Except you’ll notice the trail surface is not at all flat as somehow the entire way is like a little rollercoaster. I don’t know if this is natural or not, but it gets pretty annoying after a while. It’s like walking a nice wave function all the way to Massachusetts. You can’t really jog or run over them and after walking on these undulations for 15 minutes, it reminded me of just bobbing in the surf at the beach. It was apparent ATV’s ride these trails fairly often – and I can’t imagine how annoying that is. (Perhaps they are purposeful to ward off motorized traffic?)
2015 Update: According to my friend Linda Orlomski, the trail has been flattened and no longer will give you motion sickness.
You’ll pass a couple crossing trails along the way. As of this writing the second crossing trail after the bridge will get you to the tri-point if you follow the correct forks. But skip it. Trust me. Just keep walking along the old rail bed.
Gaze upon the boundary marker and revel in its glory. In official perambulation speak, this is boundary marker 2. (Markers start at A down at the CT-RI border in Stonington, run through O which is the tri-point, then the border with MA starts with 1 – at this same tri-point north, then west to the CT-MA-NY tri-point which is 199. Then, you guessed it, they start at 1 again at the NY-MA-CT tri-point down south to 170 at Long Island Sound on the NY border. I love how I just got you to read that.)
At marker 2, right on the rail bed, you’ll notice a blue-blazed trail heading due south. Follow that. The blue blazes – most of them anyway – mark Massachusetts state forest land. But the trail is a real trail that follows the border south. There are also MA Forest boundary signs tacked into a few trees along the way.
As I walked the trail, I began wondering how far it goes. That is, can I follow this unofficial trail all the way around the state? Knowing, of course, that the border crosses through much private property and doesn’t stick to nice trails through woods… but I still think it’s doable. The DOT is tasked with checking on the health of every single boundary marker – all 384 of them – every 10 years or so. Where can I sign up for that job? That’s like 374 little mini treasure hunts! Oh man, that would be awesome.
For now, I was only interested in finding one more marker after # 2. That would be #1 or O depending on your direction. The trail was easy to follow and again, maybe only another quarter mile. Another huge advantage to this border trail route is that the final push up the hill to the tri-point is about a tenth of the effort as it is coming up from Connecticut.
There it is! Gleaming in the sunlight on top of the little hill in the woods! The CT-MA-RI tri-point marker!

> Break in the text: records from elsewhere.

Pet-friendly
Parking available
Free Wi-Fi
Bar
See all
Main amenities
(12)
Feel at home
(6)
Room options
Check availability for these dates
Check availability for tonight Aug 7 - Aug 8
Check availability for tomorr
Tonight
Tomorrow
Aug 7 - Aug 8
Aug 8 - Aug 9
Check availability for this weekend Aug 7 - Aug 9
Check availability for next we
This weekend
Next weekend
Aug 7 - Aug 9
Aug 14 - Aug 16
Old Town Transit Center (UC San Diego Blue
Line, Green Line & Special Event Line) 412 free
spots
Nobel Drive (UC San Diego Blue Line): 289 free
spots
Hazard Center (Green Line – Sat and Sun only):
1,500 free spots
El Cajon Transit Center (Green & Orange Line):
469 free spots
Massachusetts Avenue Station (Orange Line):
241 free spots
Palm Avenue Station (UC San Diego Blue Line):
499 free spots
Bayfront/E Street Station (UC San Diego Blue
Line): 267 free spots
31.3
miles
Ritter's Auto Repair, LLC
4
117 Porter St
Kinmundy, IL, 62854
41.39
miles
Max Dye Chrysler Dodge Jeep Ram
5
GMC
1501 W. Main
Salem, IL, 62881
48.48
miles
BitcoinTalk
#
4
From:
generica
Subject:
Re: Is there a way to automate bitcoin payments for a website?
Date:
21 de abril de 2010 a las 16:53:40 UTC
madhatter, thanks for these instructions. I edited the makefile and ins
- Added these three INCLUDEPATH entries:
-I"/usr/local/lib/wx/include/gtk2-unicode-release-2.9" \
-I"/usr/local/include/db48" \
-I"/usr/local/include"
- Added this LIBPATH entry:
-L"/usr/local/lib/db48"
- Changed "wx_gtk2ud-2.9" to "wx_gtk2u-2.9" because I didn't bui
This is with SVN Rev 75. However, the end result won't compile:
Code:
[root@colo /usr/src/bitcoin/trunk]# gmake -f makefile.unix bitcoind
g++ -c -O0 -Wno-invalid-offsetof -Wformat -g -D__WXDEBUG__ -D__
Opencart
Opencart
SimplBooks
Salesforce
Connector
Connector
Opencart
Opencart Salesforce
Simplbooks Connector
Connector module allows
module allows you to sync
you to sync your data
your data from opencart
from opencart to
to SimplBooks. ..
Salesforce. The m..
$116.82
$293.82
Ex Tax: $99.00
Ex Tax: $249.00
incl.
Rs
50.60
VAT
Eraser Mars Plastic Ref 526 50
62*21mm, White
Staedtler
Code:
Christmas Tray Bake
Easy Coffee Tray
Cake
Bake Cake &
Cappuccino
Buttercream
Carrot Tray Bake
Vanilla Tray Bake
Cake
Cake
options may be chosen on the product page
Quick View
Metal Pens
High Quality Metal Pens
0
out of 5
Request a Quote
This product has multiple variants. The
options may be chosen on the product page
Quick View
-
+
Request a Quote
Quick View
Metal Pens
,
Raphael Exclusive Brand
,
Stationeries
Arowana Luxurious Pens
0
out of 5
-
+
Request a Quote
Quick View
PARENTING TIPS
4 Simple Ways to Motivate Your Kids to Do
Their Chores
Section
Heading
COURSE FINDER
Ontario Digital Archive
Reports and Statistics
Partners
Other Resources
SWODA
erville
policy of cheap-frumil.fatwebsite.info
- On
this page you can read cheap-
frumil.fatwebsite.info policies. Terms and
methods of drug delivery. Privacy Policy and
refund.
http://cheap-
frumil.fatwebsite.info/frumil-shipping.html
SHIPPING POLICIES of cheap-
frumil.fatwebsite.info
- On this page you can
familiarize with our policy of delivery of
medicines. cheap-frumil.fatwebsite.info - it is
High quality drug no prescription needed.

What you’ll notice is that this granite marker has a little pyramid on top, denoting its vast importance. In official-speak:
Bound is located on the southwestern slope of a wooded hill, 45 feet north along the crest from the south end of a sharp break, and about halfway up the steep hillside.
A granite monument, showing 3.9 feet above the ground, marks the bound. It is 14 inches square with a pyramidal top and is lettered “MASS 1883” on the north face, “RI 1883” on the south face and “CONN” on the west face. The lettered sides are dressed. The east side rock is faced. It is 9 feet long to the base from the 6 inch pyramidal top. Monument was set in October, or November, of 1883 by a Massachusetts-Rhode Island commission.
The 1941 commissioners accepted the monument as correctly marking the northerly end of the line established in 1840
I’m swooning. You can return to your car the way you came or make a small loop of things and head down the steep hill in front of you then go due north and stay on the trail that continues north, eventually hitting the rail bed trail after a few minutes. (If you venture west, you’ll get all messed up with a swamp and a creek like I did. Don’t’ try to get cute.)
DOT Perambulation, the greatest thing ever.